## [REQUIRED ACTION]
In the entries that follow, how many lines include "para"? Give the number and nothing else.

## [INFORMATION GIVEN]
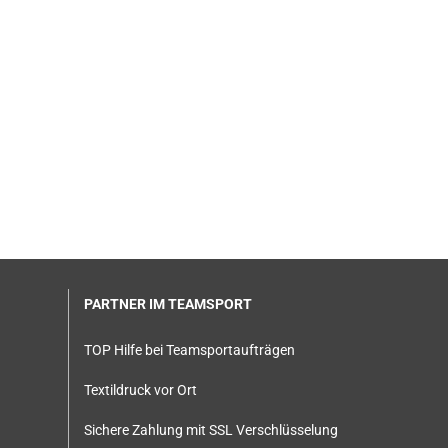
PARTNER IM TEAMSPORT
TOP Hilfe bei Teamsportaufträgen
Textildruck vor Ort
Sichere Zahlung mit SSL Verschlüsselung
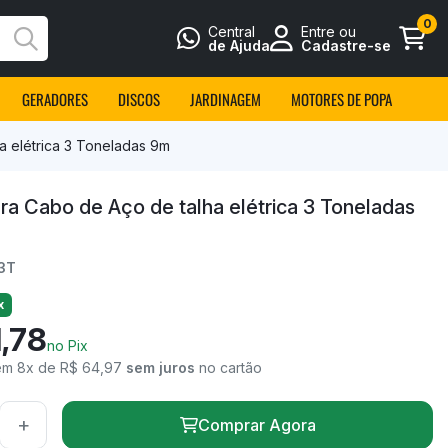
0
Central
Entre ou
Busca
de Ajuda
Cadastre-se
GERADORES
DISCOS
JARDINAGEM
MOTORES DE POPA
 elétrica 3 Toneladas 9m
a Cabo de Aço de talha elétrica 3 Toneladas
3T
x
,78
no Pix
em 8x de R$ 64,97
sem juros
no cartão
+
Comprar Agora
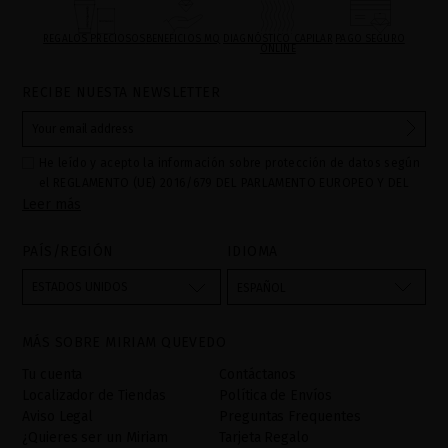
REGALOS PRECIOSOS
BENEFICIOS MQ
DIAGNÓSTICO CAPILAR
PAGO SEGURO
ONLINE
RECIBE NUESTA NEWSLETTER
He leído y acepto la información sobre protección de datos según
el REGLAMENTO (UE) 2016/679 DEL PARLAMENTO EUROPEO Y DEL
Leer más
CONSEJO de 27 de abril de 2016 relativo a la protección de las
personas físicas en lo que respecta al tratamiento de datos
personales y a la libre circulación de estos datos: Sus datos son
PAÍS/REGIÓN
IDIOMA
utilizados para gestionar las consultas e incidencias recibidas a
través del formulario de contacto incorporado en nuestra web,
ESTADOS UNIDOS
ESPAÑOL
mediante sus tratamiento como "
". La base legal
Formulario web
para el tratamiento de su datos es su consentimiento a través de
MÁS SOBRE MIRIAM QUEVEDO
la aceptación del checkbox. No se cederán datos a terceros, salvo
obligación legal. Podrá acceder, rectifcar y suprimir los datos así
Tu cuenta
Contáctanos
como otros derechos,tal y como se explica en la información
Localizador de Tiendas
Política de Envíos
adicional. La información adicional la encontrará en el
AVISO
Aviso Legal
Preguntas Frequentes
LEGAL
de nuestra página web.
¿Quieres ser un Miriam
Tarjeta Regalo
--
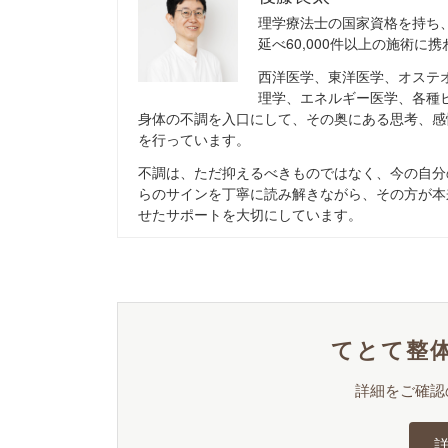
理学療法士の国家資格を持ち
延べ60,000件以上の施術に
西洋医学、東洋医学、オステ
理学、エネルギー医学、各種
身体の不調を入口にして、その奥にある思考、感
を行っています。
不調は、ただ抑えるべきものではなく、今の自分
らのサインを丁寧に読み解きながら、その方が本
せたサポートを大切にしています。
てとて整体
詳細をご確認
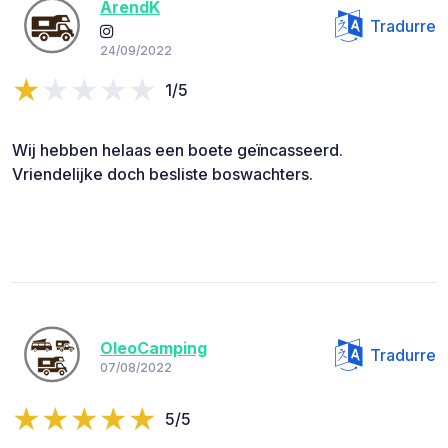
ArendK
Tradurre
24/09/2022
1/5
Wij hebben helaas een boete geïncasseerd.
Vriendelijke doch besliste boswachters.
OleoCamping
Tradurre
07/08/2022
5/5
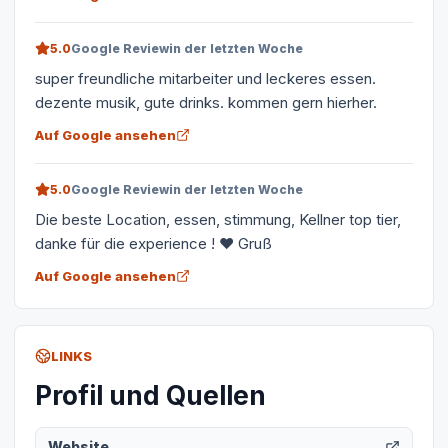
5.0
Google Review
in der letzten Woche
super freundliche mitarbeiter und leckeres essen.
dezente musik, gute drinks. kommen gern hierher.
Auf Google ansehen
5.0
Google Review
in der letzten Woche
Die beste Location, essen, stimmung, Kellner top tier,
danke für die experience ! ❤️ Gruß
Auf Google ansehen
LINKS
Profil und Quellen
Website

## [EXPECTED OUTPUT]
2